Todos los pueblos, todas las ciudades, todos los lugares en los que nuestra humanidad transita están sellados por nuestras identidades. Y así como la huella del hombre modifica el espacio, los espacios marcan para siempre nuestro espíritu y nuestros cuerpos. En México vivimos compenetrados por el barroco, en Tepotzotlán por el Antiguo Convento de San Francisco Javier. Monumento histórico que alberga el Museo Nacional del Virreinato, recinto que este 19 de septiembre celebró el 60 aniversario desde su apertura.

¿Qué sería de Tepotzotlán si no fuera por su museo? Son muchos sus méritos e incontables sus historias que han tenido lugar en él. Dejando a un lado las miles de piezas que resguarda en su acervo, sus bellos atrios, sus pasillos, su mirador y su bellísima huerta; cuán importante ha sido este recinto para la vida comunitaria en nuestro pueblo. En este breve texto pretendo recatar su relevancia social, develar su faceta como nodo de encuentro; es decir, como elemento arquitectónico e institucional en torno al cual se han tejido millones de historias que ahora se dibujan en el corazón de todos quienes lo hemos visitado.

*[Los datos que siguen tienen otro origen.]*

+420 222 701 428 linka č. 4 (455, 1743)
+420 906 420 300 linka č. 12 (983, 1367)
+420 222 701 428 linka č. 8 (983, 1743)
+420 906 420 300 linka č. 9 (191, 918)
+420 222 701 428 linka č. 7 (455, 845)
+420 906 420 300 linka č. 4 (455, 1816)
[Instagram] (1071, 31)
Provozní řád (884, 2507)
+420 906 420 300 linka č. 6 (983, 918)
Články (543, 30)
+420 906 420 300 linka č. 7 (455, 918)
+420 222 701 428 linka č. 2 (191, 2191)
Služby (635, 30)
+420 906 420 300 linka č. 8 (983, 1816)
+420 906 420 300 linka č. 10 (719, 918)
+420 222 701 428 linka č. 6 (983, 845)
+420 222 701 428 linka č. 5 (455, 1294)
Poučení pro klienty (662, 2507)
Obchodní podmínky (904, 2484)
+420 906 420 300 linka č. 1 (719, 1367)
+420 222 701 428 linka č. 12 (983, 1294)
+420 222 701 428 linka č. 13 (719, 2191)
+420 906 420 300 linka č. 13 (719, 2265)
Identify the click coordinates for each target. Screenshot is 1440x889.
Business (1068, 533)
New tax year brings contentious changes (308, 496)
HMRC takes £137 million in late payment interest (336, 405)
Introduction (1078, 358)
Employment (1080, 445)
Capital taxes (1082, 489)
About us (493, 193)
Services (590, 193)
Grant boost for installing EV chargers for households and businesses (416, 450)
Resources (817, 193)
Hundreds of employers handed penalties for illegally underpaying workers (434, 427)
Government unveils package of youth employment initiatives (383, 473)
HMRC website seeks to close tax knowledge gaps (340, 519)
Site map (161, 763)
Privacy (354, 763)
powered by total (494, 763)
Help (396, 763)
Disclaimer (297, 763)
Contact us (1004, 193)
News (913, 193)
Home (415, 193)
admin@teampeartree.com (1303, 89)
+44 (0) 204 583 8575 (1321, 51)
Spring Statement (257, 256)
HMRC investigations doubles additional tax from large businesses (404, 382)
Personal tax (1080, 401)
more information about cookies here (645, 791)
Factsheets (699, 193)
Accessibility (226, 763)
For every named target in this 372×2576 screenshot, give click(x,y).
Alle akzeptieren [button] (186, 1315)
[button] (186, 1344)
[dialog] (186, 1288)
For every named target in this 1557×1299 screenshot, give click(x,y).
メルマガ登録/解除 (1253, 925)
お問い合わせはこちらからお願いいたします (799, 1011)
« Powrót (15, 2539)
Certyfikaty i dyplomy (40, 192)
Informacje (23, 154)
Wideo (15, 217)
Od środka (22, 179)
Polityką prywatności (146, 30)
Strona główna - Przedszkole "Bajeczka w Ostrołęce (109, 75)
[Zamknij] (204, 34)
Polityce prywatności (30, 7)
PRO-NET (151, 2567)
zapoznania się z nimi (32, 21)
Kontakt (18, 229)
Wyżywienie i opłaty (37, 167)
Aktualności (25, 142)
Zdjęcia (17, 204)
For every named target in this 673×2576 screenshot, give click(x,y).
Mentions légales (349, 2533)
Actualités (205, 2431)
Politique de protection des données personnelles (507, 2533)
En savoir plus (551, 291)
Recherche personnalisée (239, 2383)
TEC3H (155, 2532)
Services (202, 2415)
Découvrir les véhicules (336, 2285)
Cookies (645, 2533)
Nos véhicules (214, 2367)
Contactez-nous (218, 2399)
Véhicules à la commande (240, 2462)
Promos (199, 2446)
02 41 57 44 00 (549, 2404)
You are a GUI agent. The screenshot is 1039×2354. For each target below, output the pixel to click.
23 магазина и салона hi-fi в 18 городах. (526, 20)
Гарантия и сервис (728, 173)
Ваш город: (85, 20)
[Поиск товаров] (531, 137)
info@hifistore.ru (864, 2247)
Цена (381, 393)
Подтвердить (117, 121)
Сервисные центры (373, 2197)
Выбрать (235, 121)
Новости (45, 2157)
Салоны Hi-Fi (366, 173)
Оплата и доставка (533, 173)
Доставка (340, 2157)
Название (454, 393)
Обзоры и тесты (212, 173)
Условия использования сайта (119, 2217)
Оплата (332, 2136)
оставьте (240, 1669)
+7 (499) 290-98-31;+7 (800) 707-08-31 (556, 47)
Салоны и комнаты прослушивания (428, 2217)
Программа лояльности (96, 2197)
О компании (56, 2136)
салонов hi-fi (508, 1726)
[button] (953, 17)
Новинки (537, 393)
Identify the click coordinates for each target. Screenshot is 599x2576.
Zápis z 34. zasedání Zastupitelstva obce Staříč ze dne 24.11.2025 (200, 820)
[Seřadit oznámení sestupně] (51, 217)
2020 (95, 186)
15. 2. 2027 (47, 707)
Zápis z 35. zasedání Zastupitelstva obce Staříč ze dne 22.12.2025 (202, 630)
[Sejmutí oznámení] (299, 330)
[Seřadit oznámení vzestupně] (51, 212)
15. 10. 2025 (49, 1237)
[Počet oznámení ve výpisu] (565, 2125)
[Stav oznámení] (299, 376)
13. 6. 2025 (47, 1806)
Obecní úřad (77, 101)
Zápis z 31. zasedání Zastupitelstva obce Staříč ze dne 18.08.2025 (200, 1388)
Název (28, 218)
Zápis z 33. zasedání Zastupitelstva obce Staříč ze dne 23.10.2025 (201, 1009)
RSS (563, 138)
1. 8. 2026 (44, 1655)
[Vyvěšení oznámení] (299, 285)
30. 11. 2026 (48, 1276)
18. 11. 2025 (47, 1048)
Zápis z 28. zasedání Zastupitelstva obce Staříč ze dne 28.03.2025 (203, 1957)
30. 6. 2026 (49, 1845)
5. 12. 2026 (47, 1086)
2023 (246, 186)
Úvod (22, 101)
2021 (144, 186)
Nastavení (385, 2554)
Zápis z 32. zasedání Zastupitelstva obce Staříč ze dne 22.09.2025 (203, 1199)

Cuan bastas deben ser las anécdotas en torno al museo: desde aquellas de quienes han trabajado en él, hasta aquellas de quienes algún día fuimos jóvenes y en una tarde de asueto llenamos de vida sus pasillos. Ya fuera para alguna tarea, para gastar la tarde con los amigos o incluso para pasear de la mano con nuestra pareja, para luego enamorarnos en sus jardines. El primer beso de algunos en el mirador, pedir un deseo en la fuente o el regocijo de muchas familias disfrutando de un paseo dominical. Nuestros hijos corriendo y rodando por el césped verde durante alguna tarde de verano.

Afortunados quienes resguardan en su memoria los vestigios de tan bello lugar. Ya vienen a mí mente en esta tarde de estío, como sueños que se plasman en cristal mojado; o bien, como añoranza envuelta en la neblina del olvido. Me miro a mí mismo corriendo hacía en enorme portón que en aquel entonces debí haberlo visto cual antesala de un enorme castillo. Viene a mi mente los vigilantes sonrientes al reconocer al nieto del “Señor Guerra”, mi abuelo quien durante más de treinta años sirvió como custodio.

Yo como pocos, conocí de la mano de mi abuelo el museo. Sus secretos y sus leyendas: desde los túneles donde se presume que los jesuitas escaparon de la persecución en la “época de los cristeros”, hasta el perro de piedra ubicado en la huerta que por las noches cobra vida para hacerla de guardia. Imposible olvidar cuando mano en pecho, mis amigos y yo prometimos entrar y explorar aquellos misteriosos túneles, esa como muchas otras promesas quedaron incumplidas, siendo sólo testigos los árboles de la huerta y grandes muros que la flanquean.

Quien lo hubiera dicho que una decisión trivial sellaría para siempre nuestro destino. Treinta años atrás vino mi abuelo a este pueblo a buscar empleo, al hallarlo en el museo sello la suerte de sus hijos y sus nietos. Una trivialidad lo cambió todo: los amores y desamores de sus hijos y nietos, los golpes del destino de vivir en este pueblo; pero sobre todo, el lugar donde transitarían a partir de entonces nuestras alegrías y tristezas. Tepotzotlán, un bello cuadro en el cual enmarcar los recuerdos y sueños.

El bullicio sigue marcando la vida de este ya no tan pequeño pueblo. Todo ha cambiado en nuestra vida y en la de todos quellos quienes se avecinan en torno al museo. Sin embargo; por fortuna hay cosas que prevalecen y es el paisaje de Tepotzotlán enmarcado por el Antiguo Convento, y la memoria de mi abuelo sentado en aquellas salas donde reinaba el silencio. Su sonrisa y su amor al sentarme en su piernas y contarme una historia más sobre el museo.

Si el museo no existiera, no existiría yo, pues todos somos ante todo recuerdos.